Let me give two examples, in which I suggest that this House has more experience and more to offer on this debate than most other agendas, and probably more than the other place. We know, for example, that there is a question over whether the mobility component for people in long-term residential care will be removed. In previous debates my noble friend Lady Wilkins and the noble Baroness, Lady Campbell, spoke passionately about that. Such a move would remove money resulting from a policy established in primary legislation back in 1992, by the then Government, which we all supported. Under this precedent, that could be labelled a money Bill, and notwithstanding the expertise of this House in disability matters, about which this House feels very strongly indeed, we would not be permitted to debate it. It not just about this House and about Parliament—hundreds of thousands of disabled people would be affected as a result.
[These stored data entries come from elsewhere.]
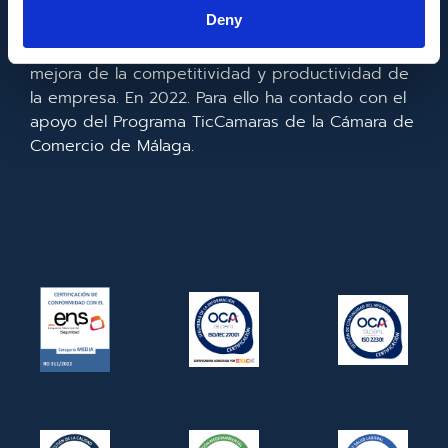
la información y de las comunicaciones y el
Deny
acceso a las mismas y gracias al que ha
realizado la implementación de un CRM y para la
mejora de la competitividad y productividad de
la empresa. En 2022. Para ello ha contado con el
apoyo del Programa TicCamaras de la Cámara de
Comercio de Málaga.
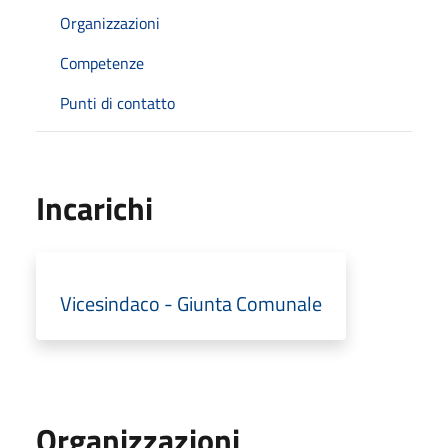
Organizzazioni
Competenze
Punti di contatto
Incarichi
Vicesindaco - Giunta Comunale
Organizzazioni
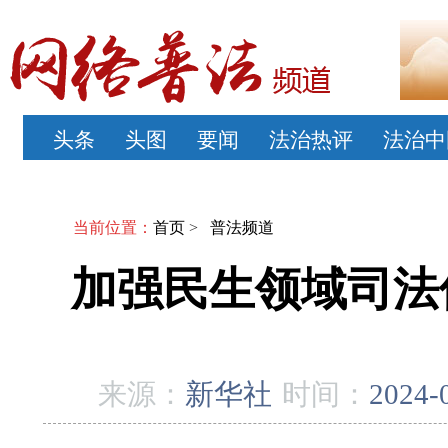
头条
头图
要闻
法治热评
法治中
当前位置：
首页
>
普法频道
加强民生领域司法
来源：
新华社
时间：
2024-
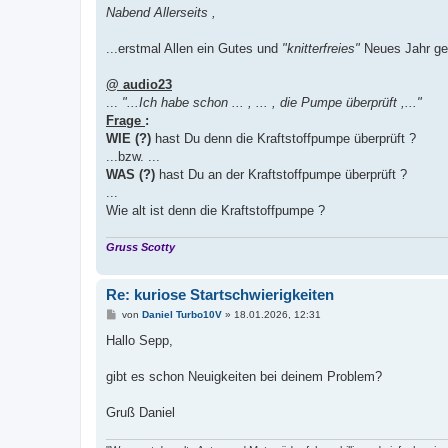
i
Nabend Allerseits ,
t
r
a
...erstmal Allen ein Gutes und
"knitterfreies"
Neues Jahr ge
g
@ audio23
...
"...Ich habe schon ... , ... , die Pumpe überprüft ,..."
Frage
:
WIE (?)
hast Du denn die Kraftstoffpumpe überprüft ?
...bzw. ...
WAS (?)
hast Du an der Kraftstoffpumpe überprüft ?
...
Wie alt ist denn die Kraftstoffpumpe ?
Gruss Scotty
Re: kuriose Startschwierigkeiten
B
von
Daniel Turbo10V
»
18.01.2026, 12:31
e
i
Hallo Sepp,
t
r
a
gibt es schon Neuigkeiten bei deinem Problem?
g
Gruß Daniel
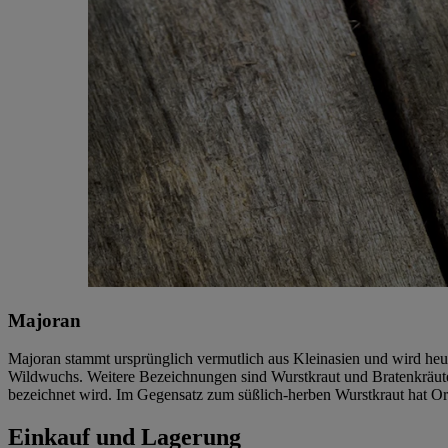
Majoran
Majoran stammt ursprünglich vermutlich aus Kleinasien und wird heute
Wildwuchs. Weitere Bezeichnungen sind Wurstkraut und Bratenkräute
bezeichnet wird. Im Gegensatz zum süßlich-herben Wurstkraut hat Or
Einkauf und Lagerung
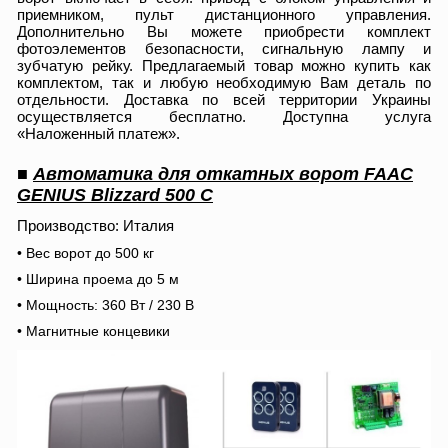
приемником, пульт дистанционного управления.
Дополнительно Вы можете приобрести комплект
фотоэлементов безопасности, сигнальную лампу и
зубчатую рейку. Предлагаемый товар можно купить как
комплектом, так и любую необходимую Вам деталь по
отдельности. Доставка по всей территории Украины
осуществляется бесплатно. Доступна услуга
«Наложенный платеж».
■
Автоматика для откатных ворот FAAC
GENIUS Blizzard 500 C
Производство: Италия
• Вес ворот до 500 кг
• Ширина проема до 5 м
• Мощность: 360 Вт / 230 В
• Магнитные концевики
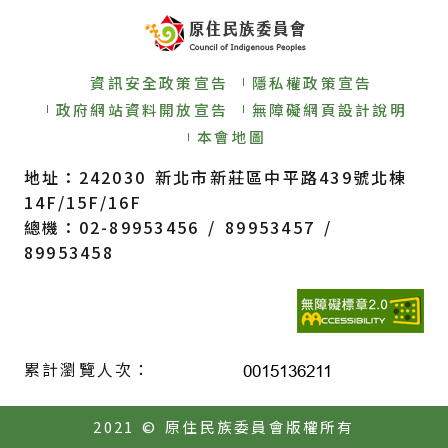
資訊安全政策宣告
隱私權政策宣告
政府網站資料開放宣告
無障礙網頁設計說明
本會地圖
地址：242030 新北市新莊區中平路439號北棟
14F/15F/16F
總機：02-89953456 / 89953457 /
89953458
累計瀏覽人次：
2021 © 原住民族委員會版權所有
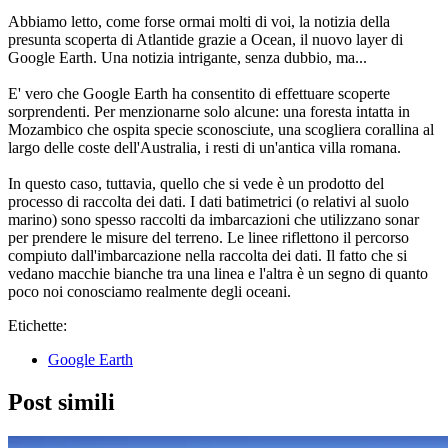
Abbiamo letto, come forse ormai molti di voi, la notizia della
presunta scoperta di Atlantide grazie a Ocean, il nuovo layer di
Google Earth. Una notizia intrigante, senza dubbio, ma...
E' vero che Google Earth ha consentito di effettuare scoperte
sorprendenti. Per menzionarne solo alcune: una foresta intatta in
Mozambico che ospita specie sconosciute, una scogliera corallina al
largo delle coste dell'Australia, i resti di un'antica villa romana.
In questo caso, tuttavia, quello che si vede è un prodotto del
processo di raccolta dei dati. I dati batimetrici (o relativi al suolo
marino) sono spesso raccolti da imbarcazioni che utilizzano sonar
per prendere le misure del terreno. Le linee riflettono il percorso
compiuto dall'imbarcazione nella raccolta dei dati. Il fatto che si
vedano macchie bianche tra una linea e l'altra è un segno di quanto
poco noi conosciamo realmente degli oceani.
Etichette:
Google Earth
Post simili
In another example, a week or two ago I led a debate on housing. There were half a dozen of us on these Benches, half a dozen from the Lib Dem Benches, who made very powerful speeches, half a dozen from the Cross Benches, and one person, the noble Lord, Lord Brooke, from the Conservative Benches. We analysed forensically the issues associated with changes in housing, and I welcome the fact that the Government appear to be listening to some of those concerns. In future, if this is a precedent, nearly all those issues that we debated would be, and could be, classified as a part of a money Bill and not available for this House to discuss, explore, revise and, if necessary, to ask the other place to think again about.

This is extraordinarily dangerous. There is hardly any piece of government policy that does not involve expenditure. This means that, in theory, almost every piece of policy could be regarded as a money Bill and this House would be denied scrutiny of it. I have given just two examples from social security but it could affect a lot of local government funding as well. I hope that your Lordships will today accept my noble friend’s amendment; and that perhaps consultations could take place between the two Houses to make sure that the other House realises the seriousness of the precedent that could be set, and that we would be walking away from a major part of our responsibility to the public we seek to serve.